The problem | Whenever a line below includes the word "ensure", copy that line.
□ □ □
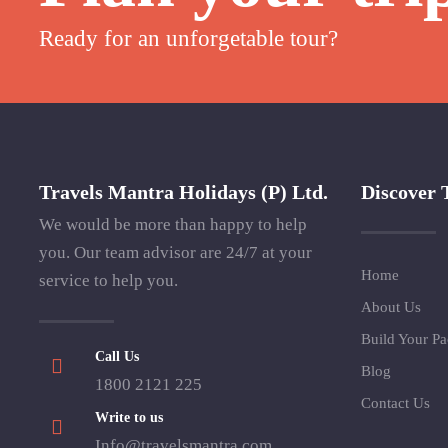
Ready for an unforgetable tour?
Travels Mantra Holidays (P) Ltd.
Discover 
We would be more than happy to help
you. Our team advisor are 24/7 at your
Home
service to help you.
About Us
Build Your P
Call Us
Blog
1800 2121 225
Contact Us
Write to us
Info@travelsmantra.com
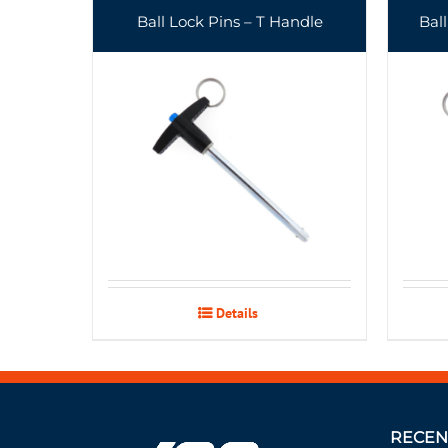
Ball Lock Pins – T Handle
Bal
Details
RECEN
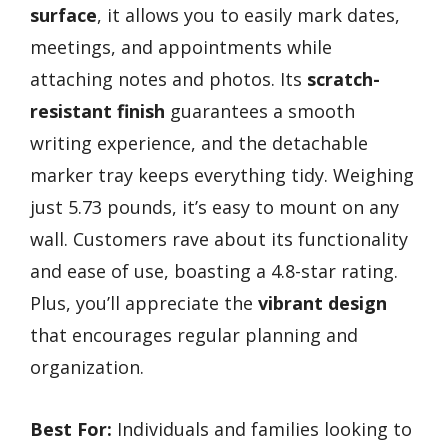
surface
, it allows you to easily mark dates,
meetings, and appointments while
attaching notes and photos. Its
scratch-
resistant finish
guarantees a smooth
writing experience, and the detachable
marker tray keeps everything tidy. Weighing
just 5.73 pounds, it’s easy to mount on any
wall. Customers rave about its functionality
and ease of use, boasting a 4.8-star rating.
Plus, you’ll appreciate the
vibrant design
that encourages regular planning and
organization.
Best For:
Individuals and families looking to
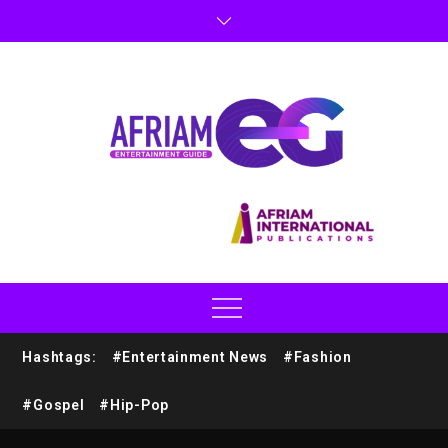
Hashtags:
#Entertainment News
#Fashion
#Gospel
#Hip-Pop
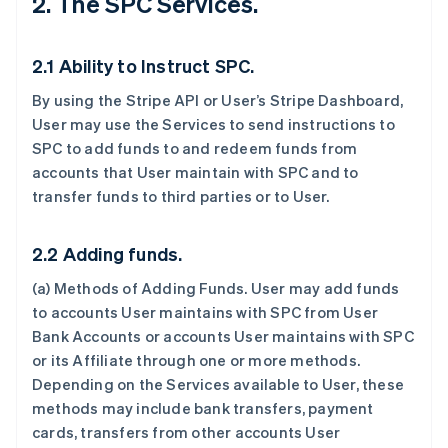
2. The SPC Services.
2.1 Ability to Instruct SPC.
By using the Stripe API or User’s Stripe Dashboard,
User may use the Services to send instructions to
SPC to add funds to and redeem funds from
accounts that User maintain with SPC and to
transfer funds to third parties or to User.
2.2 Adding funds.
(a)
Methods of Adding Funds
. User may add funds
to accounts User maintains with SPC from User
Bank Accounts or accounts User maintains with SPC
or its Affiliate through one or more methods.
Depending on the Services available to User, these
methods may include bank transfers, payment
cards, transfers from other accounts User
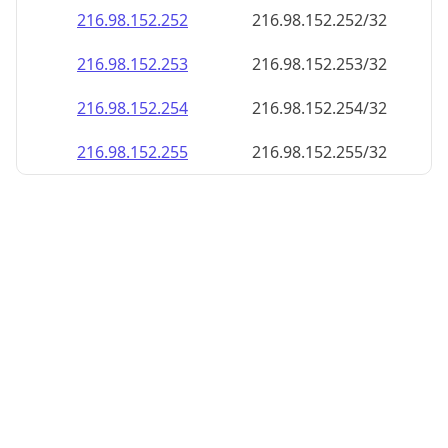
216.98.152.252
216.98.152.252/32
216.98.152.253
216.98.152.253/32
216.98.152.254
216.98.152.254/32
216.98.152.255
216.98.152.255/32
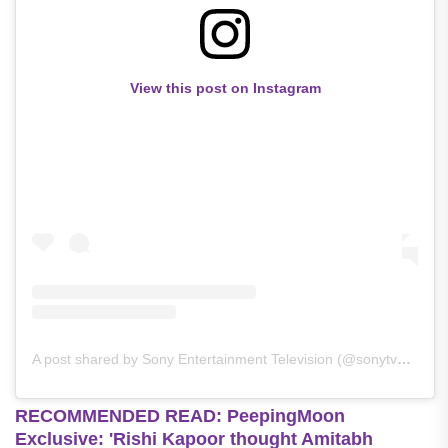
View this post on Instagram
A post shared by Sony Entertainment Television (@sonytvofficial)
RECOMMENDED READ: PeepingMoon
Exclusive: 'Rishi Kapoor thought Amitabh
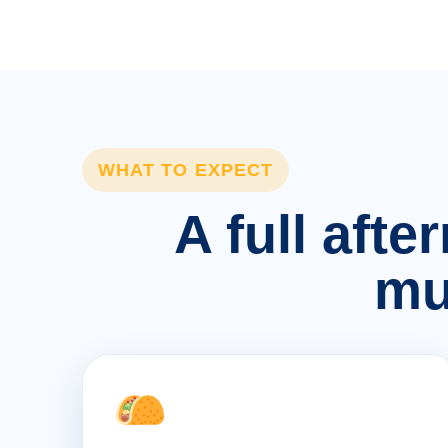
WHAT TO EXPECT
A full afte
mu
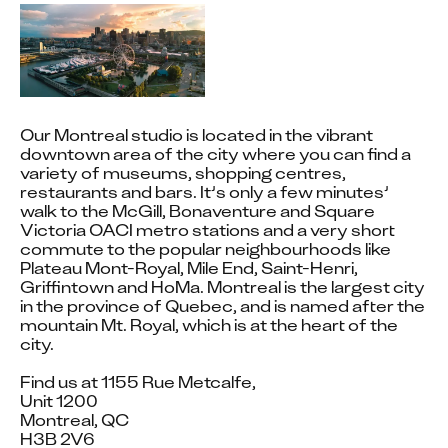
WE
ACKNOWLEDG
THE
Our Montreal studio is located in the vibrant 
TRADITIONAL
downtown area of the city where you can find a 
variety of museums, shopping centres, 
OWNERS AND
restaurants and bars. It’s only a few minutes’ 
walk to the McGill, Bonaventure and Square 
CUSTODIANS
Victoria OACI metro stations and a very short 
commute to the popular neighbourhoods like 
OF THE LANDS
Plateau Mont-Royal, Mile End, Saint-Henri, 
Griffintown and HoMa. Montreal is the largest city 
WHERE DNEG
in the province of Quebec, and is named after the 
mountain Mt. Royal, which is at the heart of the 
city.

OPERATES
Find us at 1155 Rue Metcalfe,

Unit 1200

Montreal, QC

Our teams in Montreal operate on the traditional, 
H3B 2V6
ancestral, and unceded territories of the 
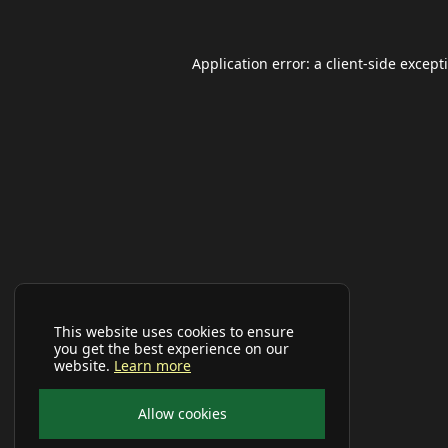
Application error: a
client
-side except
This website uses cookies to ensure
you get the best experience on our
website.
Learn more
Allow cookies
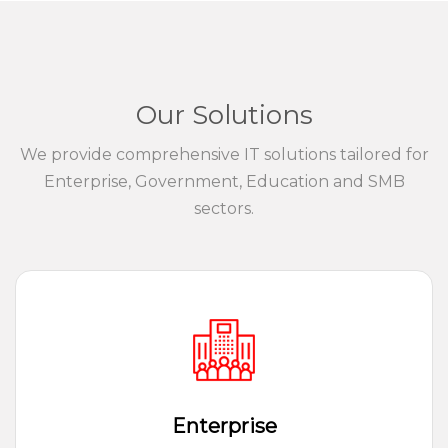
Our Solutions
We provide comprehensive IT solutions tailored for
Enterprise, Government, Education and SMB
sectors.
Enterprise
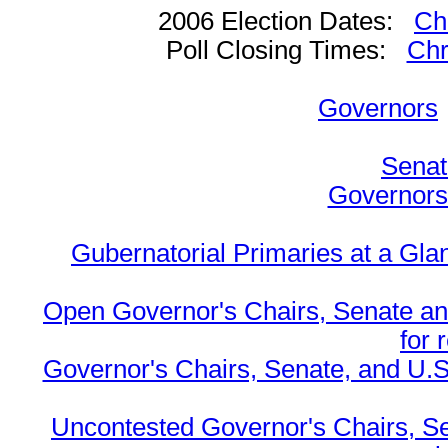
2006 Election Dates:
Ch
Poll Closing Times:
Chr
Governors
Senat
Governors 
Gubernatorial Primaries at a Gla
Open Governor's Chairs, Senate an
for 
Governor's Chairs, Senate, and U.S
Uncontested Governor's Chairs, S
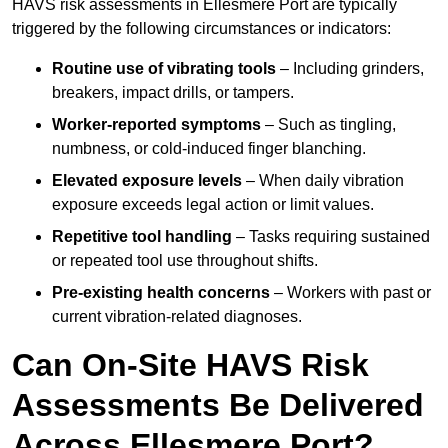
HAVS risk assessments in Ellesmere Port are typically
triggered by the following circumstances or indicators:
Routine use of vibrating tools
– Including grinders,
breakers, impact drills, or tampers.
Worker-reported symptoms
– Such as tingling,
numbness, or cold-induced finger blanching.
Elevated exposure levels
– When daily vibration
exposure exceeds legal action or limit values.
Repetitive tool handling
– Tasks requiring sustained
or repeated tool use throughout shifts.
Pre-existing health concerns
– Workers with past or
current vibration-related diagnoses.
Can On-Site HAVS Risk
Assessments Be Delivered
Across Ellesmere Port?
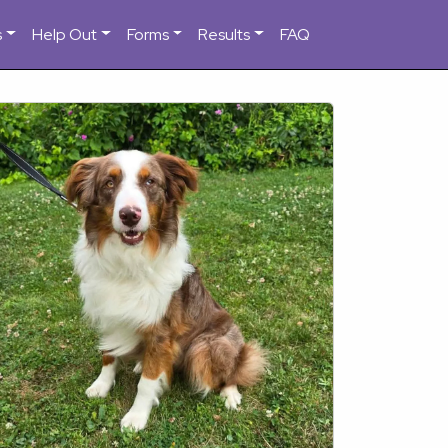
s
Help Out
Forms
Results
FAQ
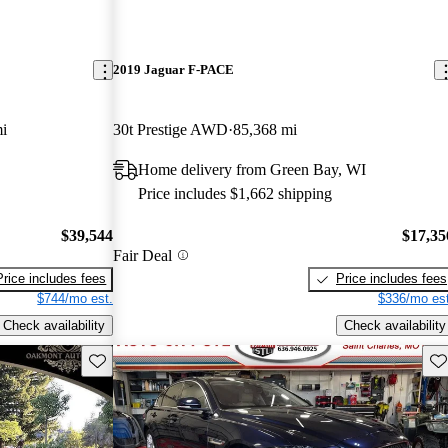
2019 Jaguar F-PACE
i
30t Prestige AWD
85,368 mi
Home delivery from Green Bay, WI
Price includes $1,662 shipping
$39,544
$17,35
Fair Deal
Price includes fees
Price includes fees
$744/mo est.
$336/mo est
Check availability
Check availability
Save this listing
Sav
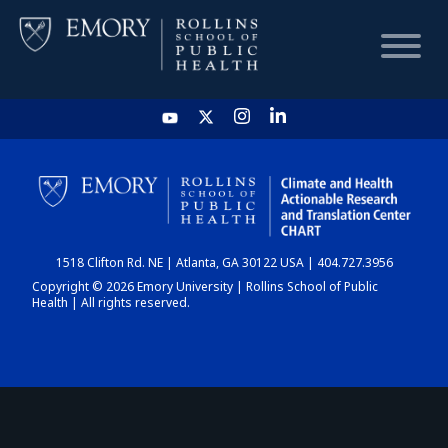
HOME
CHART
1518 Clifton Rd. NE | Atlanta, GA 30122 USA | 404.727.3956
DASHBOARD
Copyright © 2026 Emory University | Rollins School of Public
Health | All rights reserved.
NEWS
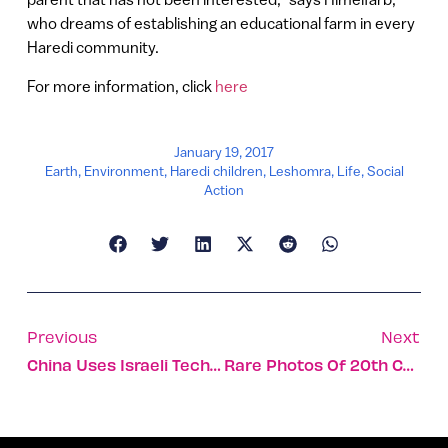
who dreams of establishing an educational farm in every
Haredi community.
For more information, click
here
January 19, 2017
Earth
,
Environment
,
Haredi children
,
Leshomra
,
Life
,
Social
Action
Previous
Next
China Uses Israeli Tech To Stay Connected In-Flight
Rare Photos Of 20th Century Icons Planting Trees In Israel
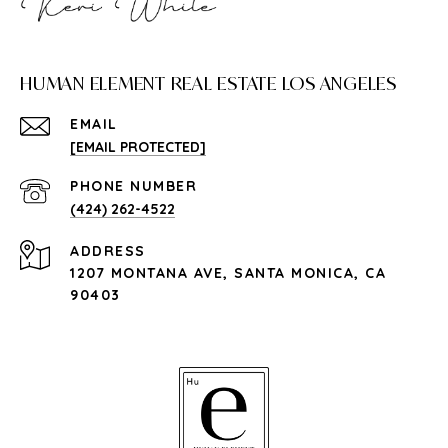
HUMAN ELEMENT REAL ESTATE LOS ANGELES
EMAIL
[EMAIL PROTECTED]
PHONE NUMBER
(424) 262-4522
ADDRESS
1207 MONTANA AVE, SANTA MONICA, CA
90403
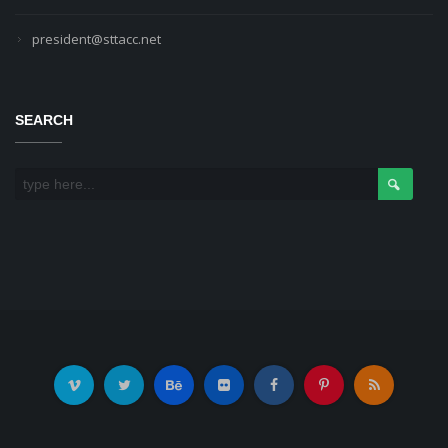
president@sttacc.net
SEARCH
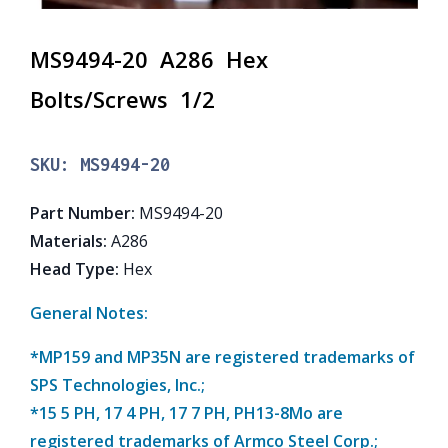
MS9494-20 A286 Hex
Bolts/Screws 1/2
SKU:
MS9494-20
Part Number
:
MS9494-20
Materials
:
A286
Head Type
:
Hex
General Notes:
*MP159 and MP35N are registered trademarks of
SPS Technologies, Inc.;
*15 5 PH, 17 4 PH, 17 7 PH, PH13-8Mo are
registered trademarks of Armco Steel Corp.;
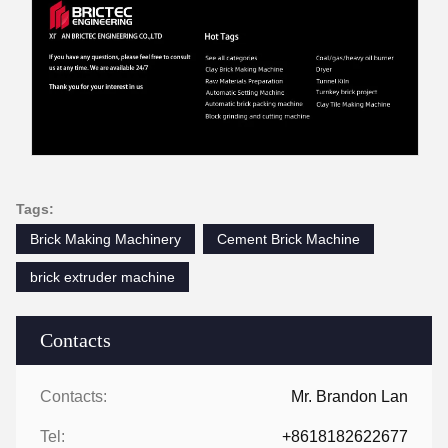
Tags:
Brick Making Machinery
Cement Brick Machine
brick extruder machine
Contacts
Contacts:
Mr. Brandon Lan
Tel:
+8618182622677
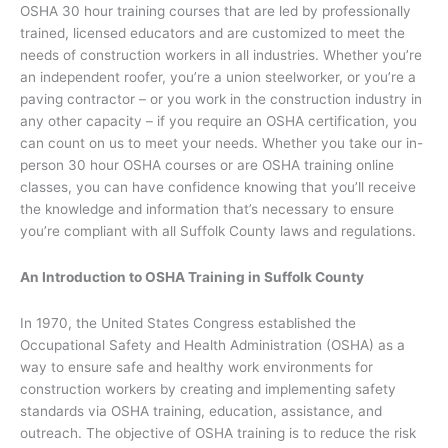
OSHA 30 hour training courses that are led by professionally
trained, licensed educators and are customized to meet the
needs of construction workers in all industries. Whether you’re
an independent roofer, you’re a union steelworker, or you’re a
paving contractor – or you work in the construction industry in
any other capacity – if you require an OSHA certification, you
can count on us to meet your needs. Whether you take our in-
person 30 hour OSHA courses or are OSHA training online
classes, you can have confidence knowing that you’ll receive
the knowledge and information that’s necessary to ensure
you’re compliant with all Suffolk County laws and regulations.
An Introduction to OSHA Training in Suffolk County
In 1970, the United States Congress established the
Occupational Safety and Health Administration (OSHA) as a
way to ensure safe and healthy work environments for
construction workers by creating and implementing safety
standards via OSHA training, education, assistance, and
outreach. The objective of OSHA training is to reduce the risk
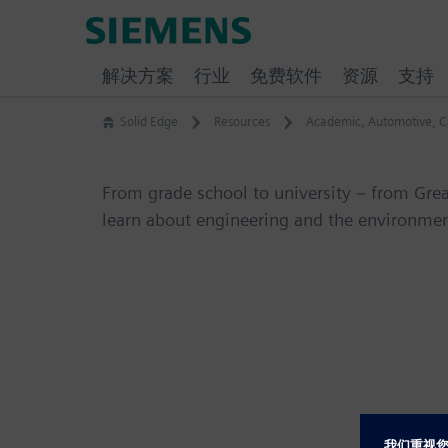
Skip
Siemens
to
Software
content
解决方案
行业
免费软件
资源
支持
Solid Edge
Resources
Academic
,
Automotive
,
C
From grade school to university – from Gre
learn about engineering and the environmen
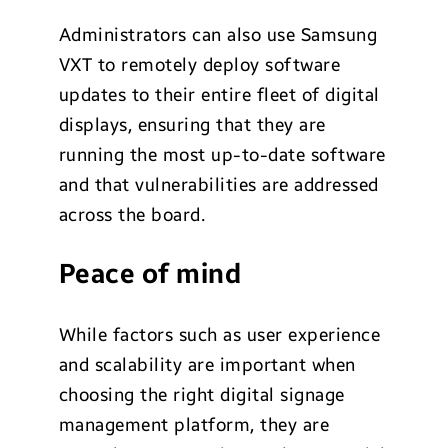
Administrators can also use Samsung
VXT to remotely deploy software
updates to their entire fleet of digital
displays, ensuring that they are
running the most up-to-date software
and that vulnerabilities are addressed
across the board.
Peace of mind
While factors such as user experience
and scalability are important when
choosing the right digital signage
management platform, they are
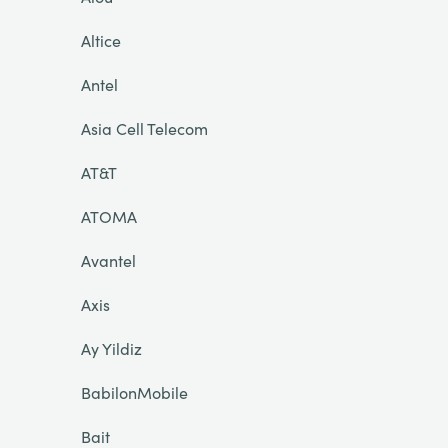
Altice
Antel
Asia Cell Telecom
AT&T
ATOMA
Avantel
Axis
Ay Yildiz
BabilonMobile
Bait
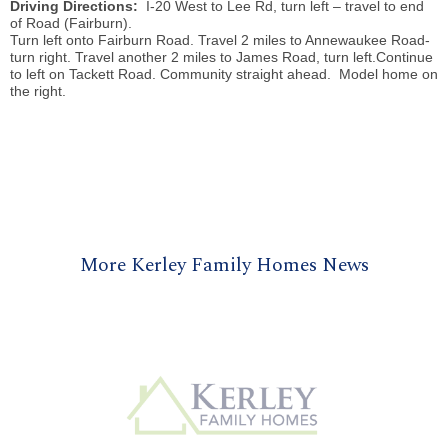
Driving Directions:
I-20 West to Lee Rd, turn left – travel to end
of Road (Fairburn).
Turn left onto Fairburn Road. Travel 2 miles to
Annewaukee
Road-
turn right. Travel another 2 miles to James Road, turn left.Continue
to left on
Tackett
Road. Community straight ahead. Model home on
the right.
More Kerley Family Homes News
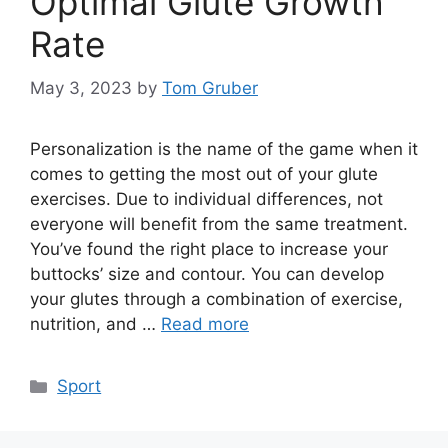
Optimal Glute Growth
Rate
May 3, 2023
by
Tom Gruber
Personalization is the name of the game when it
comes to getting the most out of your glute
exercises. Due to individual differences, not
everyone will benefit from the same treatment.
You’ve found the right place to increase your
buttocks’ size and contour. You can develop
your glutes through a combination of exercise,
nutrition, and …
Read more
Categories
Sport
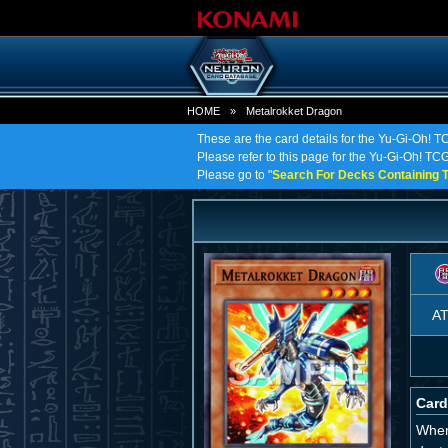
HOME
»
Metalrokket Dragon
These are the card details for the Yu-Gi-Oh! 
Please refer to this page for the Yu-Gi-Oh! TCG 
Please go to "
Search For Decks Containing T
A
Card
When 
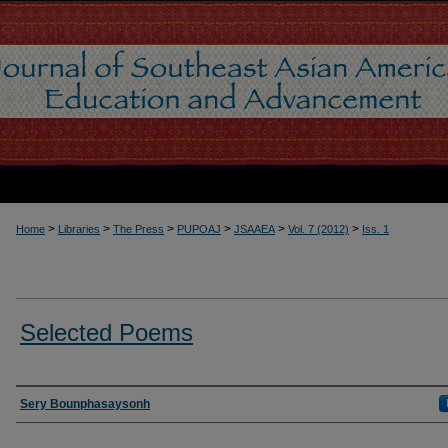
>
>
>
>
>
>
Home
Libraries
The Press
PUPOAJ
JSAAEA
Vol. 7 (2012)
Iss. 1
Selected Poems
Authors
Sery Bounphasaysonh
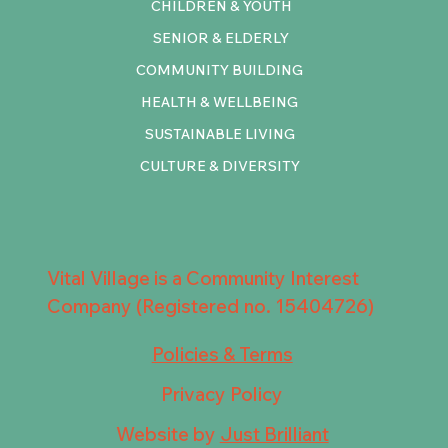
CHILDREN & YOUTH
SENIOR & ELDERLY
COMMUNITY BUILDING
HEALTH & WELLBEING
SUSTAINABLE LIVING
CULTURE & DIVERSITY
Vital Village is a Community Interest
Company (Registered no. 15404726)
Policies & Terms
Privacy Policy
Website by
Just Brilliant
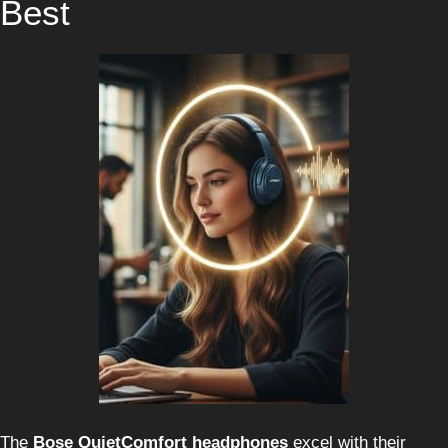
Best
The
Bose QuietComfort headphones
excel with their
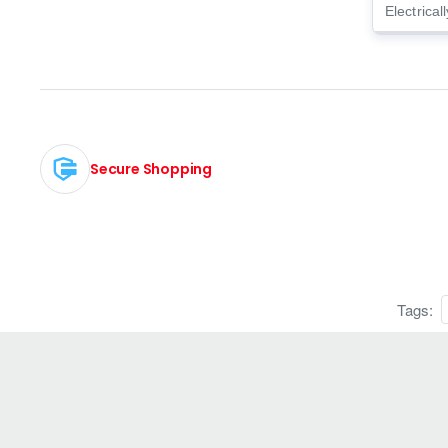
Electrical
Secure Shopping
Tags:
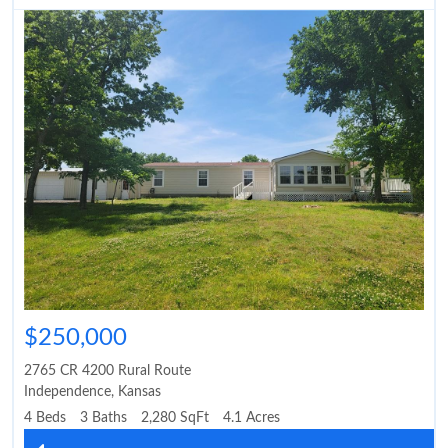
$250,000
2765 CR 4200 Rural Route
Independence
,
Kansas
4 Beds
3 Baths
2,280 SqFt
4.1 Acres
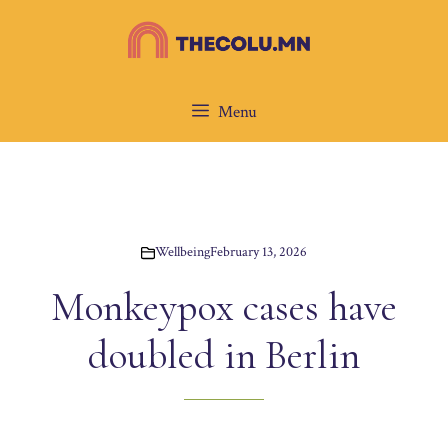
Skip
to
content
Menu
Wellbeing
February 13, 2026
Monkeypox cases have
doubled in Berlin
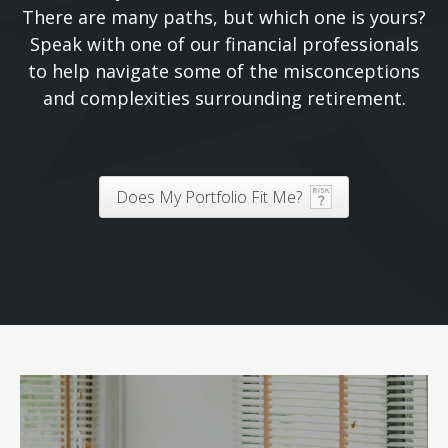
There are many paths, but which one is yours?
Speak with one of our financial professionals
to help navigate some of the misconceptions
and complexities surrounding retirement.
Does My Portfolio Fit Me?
□ □ □
Final answer |
This website uses cookies to ensure
the knowledge and information that’s necessary to ensure
way to ensure safe and healthy work environments for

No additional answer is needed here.